EMBO l FEBS Women in Science Session Print E-mail

Monday 12 September 18:45-20:00 - Yellow Level, Room OE F2

The Nature & Nurture of Gender


Melissa Hines

Department of Social & Developmental Psychology, University of Cambridge, UK

Session chair: Gerlind Wallon DE

Are men from Mars and women from Venus?  The available evidence suggests that men and women, as well as girls and boys, are largely similar psychologically, behaviorally and neurally.  There are some average differences between the sexes, however, and these differences appear to arise from combinations of factors, some inborn, and others social or cultural. Also, gender is multi-faceted, rather than one- or even two-dimensional, and each facet of gendered behavior appears to arise from a different combination of factors, some in the realm of nature and others in the realm of nurture. For instance, children show large sex differences in their toy and activity preferences. Boys prefer rough, active play and toys like vehicles and weapons, whereas girls prefer toys like dolls and tea sets. 

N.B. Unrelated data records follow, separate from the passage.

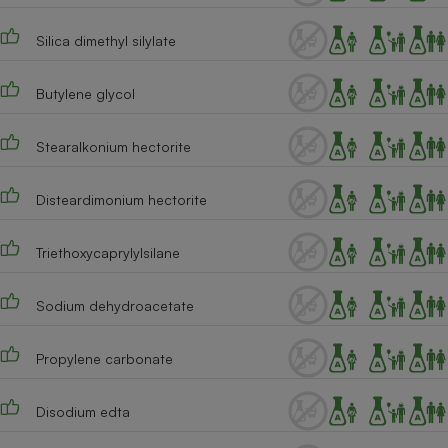
Silica dimethyl silylate
Butylene glycol
Stearalkonium hectorite
Disteardimonium hectorite
Triethoxycaprylylsilane
Sodium dehydroacetate
Propylene carbonate
Disodium edta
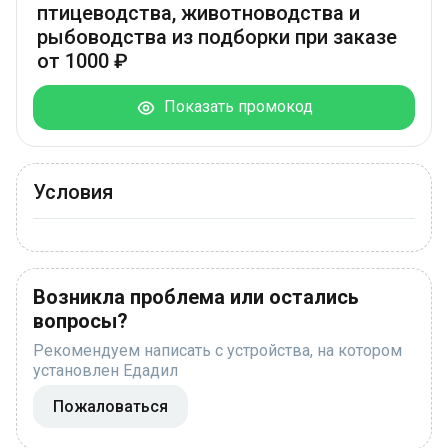
птицеводства, животноводства и
рыбоводства из подборки при заказе
от 1000 ₽
Показать промокод
Условия
Возникла проблема или остались
вопросы?
Рекомендуем написать с устройства, на котором
установлен Едадил
Пожаловаться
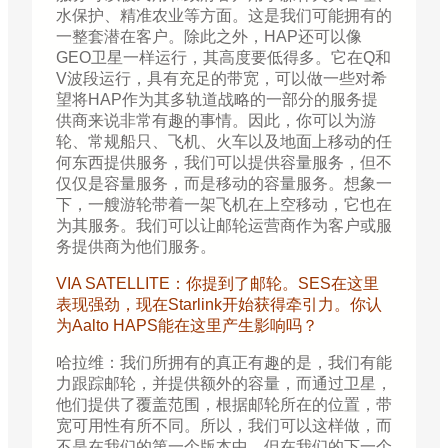
水保护、精准农业等方面。这是我们可能拥有的
一整套潜在客户。除此之外，HAP还可以像
GEO卫星一样运行，其高度要低得多。它在Q和
V波段运行，具有充足的带宽，可以做一些对希
望将HAP作为其多轨道战略的一部分的服务提
供商来说非常有趣的事情。因此，你可以为游
轮、常规船只、飞机、火车以及地面上移动的任
何东西提供服务，我们可以提供容量服务，但不
仅仅是容量服务，而是移动的容量服务。想象一
下，一艘游轮带着一架飞机在上空移动，它也在
为其服务。我们可以让邮轮运营商作为客户或服
务提供商为他们服务。
VIA SATELLITE：你提到了邮轮。SES在这里
表现强劲，现在Starlink开始获得牵引力。你认
为Aalto HAPS能在这里产生影响吗？
哈拉维：我们所拥有的真正有趣的是，我们有能
力跟踪邮轮，并提供额外的容量，而通过卫星，
他们提供了覆盖范围，根据邮轮所在的位置，带
宽可用性有所不同。所以，我们可以这样做，而
不是在我们的第一个版本中，但在我们的下一个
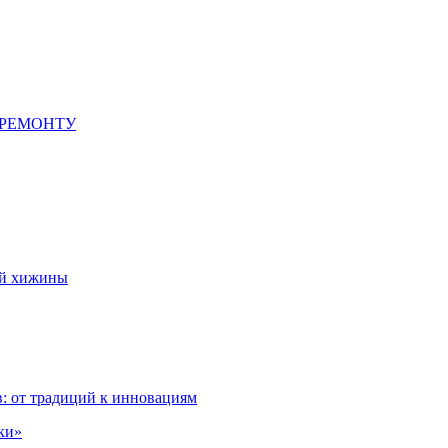
 РЕМОНТУ
ой хижины
: от традиций к инновациям
ки»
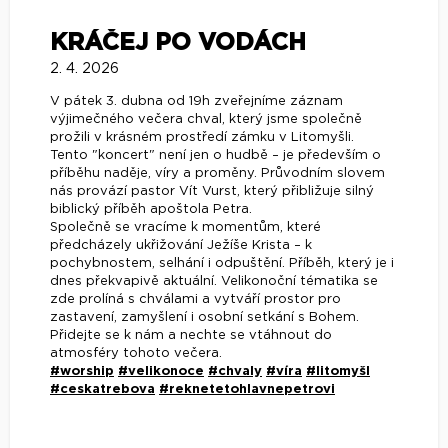
KRÁČEJ PO VODÁCH
2. 4. 2026
V pátek 3. dubna od 19h zveřejníme záznam
výjimečného večera chval, který jsme společně
prožili v krásném prostředí zámku v Litomyšli.
Tento "koncert" není jen o hudbě – je především o
příběhu naděje, víry a proměny. Průvodním slovem
nás provází pastor Vít Vurst, který přibližuje silný
biblický příběh apoštola Petra.
Společně se vracíme k momentům, které
předcházely ukřižování Ježíše Krista – k
pochybnostem, selhání i odpuštění. Příběh, který je i
dnes překvapivě aktuální. Velikonoční tématika se
zde prolíná s chválami a vytváří prostor pro
zastavení, zamyšlení i osobní setkání s Bohem.
Přidejte se k nám a nechte se vtáhnout do
atmosféry tohoto večera.
#worship
#velikonoce
#chvaly
#víra
#litomyšl
#ceskatrebova
#reknetetohlavnepetrovi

Similar sex-typed play preferences are seen in non-human primates, and there is substantial evidence that prenatal exposure to testosterone influences human sex-typed toy preferences. At the same time, however, there is substantial evidence that children are socialized to choose gender appropriate toys, and that they imitate the toy preferences of others of the same sex and show increased interest in toys that they are told are for children of their own sex. 

The factors that have been found to influence the interests of girls and boys are not identical to those that influence adult sexual orientation, gender identity, or cognitive abilities that show sex differences.  Indeed, the male advantage in math performance in our society appears to be more closely linked to social and cultural factors, than are sex differences in play. The “Mars/Venus” and “Male Brain/Female Brain” perspectives are incomplete and over-emphasize inborn contributions to gender variability. 

Although it is important to understand inborn influences, the over-emphasis on nature, particularly in regard to men and women’s math and, by association, science performance, is damaging, because it lowers expectations regarding the potential of women.  This is particularly unfortunate given the growing need to attract more individuals, regardless of gender, to pursue careers in science.